INTRODUCTION: Primary pancreatic lymphoma (PPL) is a rare tumor that is often misdiagnosed. Clinicopathologic features, optimal therapy, and outcomes are not well defined. We reviewed our institutional experience with PPL.
METHODS: Search of our institutional database identified that between 1987-2012, 21,760 patients with lymphoma and 11,286 patients with a primary pancreatic tumor were evaluated. There were 44 patients with pathologically confirmed PPL. Clinical data were obtained by chart review and survival distributions were estimated using the Kaplan-Meier method and compared using the log-rank test.

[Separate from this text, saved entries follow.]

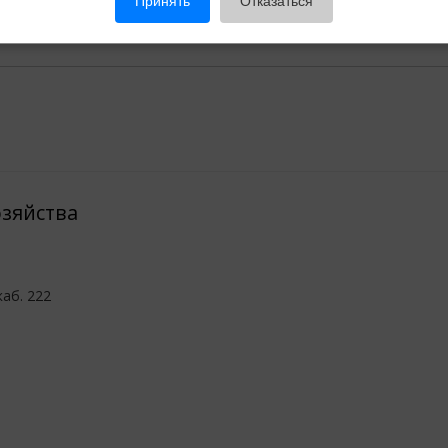
Принять
Отказаться
зяйства
каб. 222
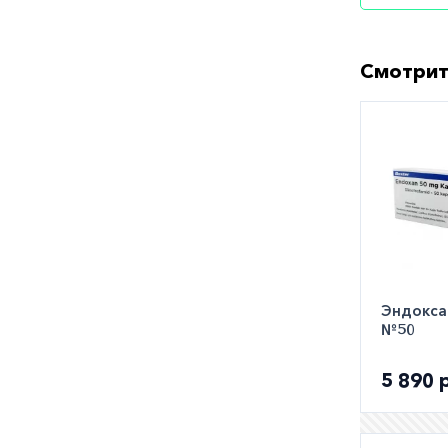
Препарат
средства
Смотрит
Как оф
Вы может
городе. 
заказать
Эндоксан
№50
5 890 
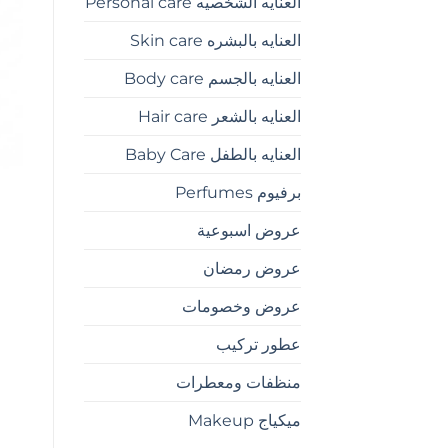
العنايه الشخصيه Personal care
العنايه بالبشره Skin care
العنايه بالجسم Body care
العنايه بالشعر Hair care
العنايه بالطفل Baby Care
برفيوم Perfumes
عروض اسبوعية
عروض رمضان
عروض وخصومات
عطور تركيب
منظفات ومعطرات
ميكياج Makeup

RESULTS: At baseline, LDH was elevated in 55 % of the patients, CA 19-9 in 25 %, and CEA in 20 %. Imaging characteristics included large, unresectable tumors (67 %), and lymphadenopathy inferior to the renal vein (50 %). Twenty-three patients underwent surgery for resection (5), diagnosis (13), or palliation (5). Chemotherapy alone achieved a 75 % complete response rate. Eight patients experienced relapse, 88 % of which occurred at distant sites. Median overall survival was 6.1 years and 10-year disease-specific survival (DSS) was 69 %. Patients with a low risk International Prognostic Index (IPI) and those with a follicular histologic subtype demonstrated 5-year DSS of 100 %.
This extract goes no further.